Je terminerai en citant Markale, dans l’Introduction au Cycle du Graal :
Citation:
Le patrimoine de l’humanité comprend non seulement les moments architecturaux les plus spectaculaires du passé, mais toutes les œuvres de l’esprit sous quelque aspect qu’elles se présentent. Elles témoignent toutes des grandes étapes de l’aventure humaine depuis l’aube des temps, surtout lorsqu’elles ont été véhiculées de génération en génération par la mémoire collective des peuples.

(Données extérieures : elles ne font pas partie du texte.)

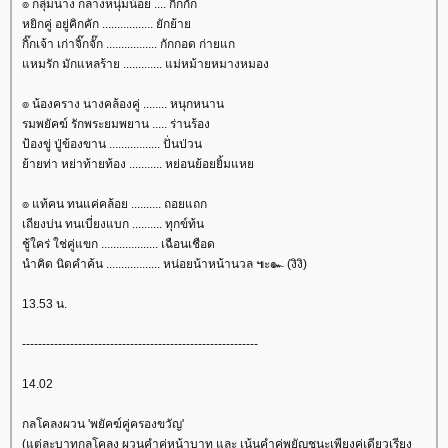
๏ กลุ่มนาง กลางหนุ่มน้อย .... กิ๊กกั๊ก
หยิกคู่ อยู่คิกคัก ................. ยักย้า
กิ๊กเจ้า เก่าจิ๊กจั๊ก ................. กักกอด ก่ายแก
หมรัก มักแหลร้าย ............. แม่หม้ายหมางหมอง
๏ น้องคราง นางคล้องคู่ ........ หนุกหนาน
รมพยัคฆ์ รักพระยมพยาน ..... ร่านร้อง
ป้องขู่ ปู่ข้องขาน ................. ปั่นป่วน
้ายท่า หย่าท้ายท้อง ........... หย่อนย้อยยิ้มแห
๏ แท้คน ทนแค่คล้อย .......... ถอยแถก
เถียงบ่น ทนเบี่ยงแบก .......... ทุกข์ท้น
ชู้ใคร่ ใช่คู่แขก ................... เฉือนเชือด
นำคิด นิดคำค้น .................. หน่อยน้าหน้านวล ๚ะ๛ (งิงิ)
13.53 น.
-----------------------------------------------------------
14.02
กลโคลงผวน 'พยัคฆ์คู่ครองขวัญ'
(แต่ละบาทกลโคลง ผวนคำคู่หน้าบาท และ เน้นคำคู่พยัญชนะเพียงคู่เดียวเรียง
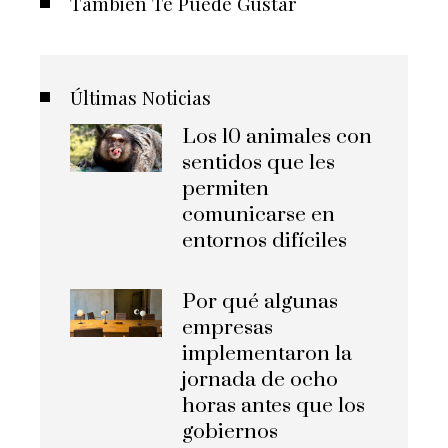
También Te Puede Gustar
Últimas Noticias
Los 10 animales con
sentidos que les
permiten
comunicarse en
entornos difíciles
Por qué algunas
empresas
implementaron la
jornada de ocho
horas antes que los
gobiernos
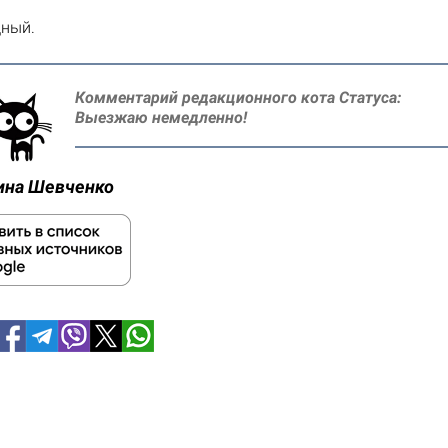
дный.
Комментарий редакционного кота Статуса:
Выезжаю немедленно!
ина Шевченко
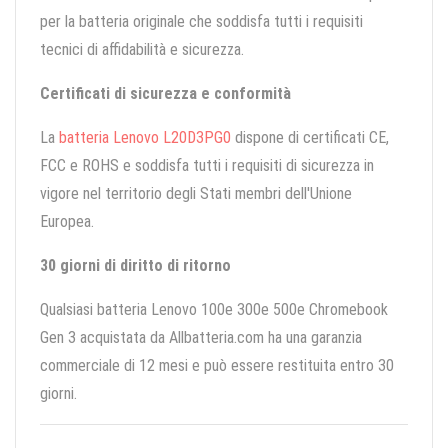
per la batteria originale che soddisfa tutti i requisiti
tecnici di affidabilità e sicurezza.
Certificati di sicurezza e conformità
La
batteria Lenovo L20D3PG0
dispone di certificati CE,
FCC e ROHS e soddisfa tutti i requisiti di sicurezza in
vigore nel territorio degli Stati membri dell'Unione
Europea.
30 giorni di diritto di ritorno
Qualsiasi batteria Lenovo 100e 300e 500e Chromebook
Gen 3 acquistata da Allbatteria.com ha una garanzia
commerciale di 12 mesi e può essere restituita entro 30
giorni.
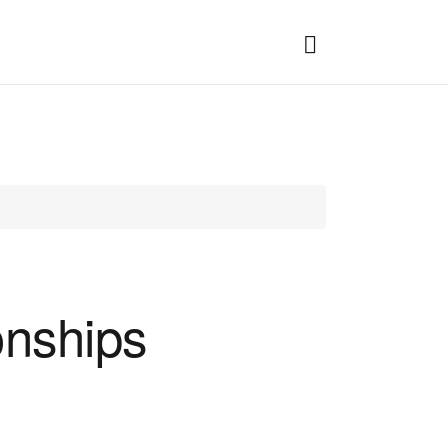
nships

Ainsi ont survécu et perduré les grands mythes essentiels sans cesse réactualisés au cours des siècles par des récits mythologiques, épopées ou sagas, sous lesquels se dessinent les schémas les plus archaïques (…) A travers l’extraordinaire, le merveilleux, le fantastique, ils définissent une règle de vie que nous avons non pas perdue mais négligée. (…) Car après tout, il s’agit là, sous une forme symbolique et imagée, d’une véritable synthèse des pulsions fondamentales des peuples qui ont constitué l’Europe. (…) Et c’est sans doute le moment opportun de leur rendre leur dimension originelle en tant que témoignage d’une tradition européenne trop longtemps mise en sommeil.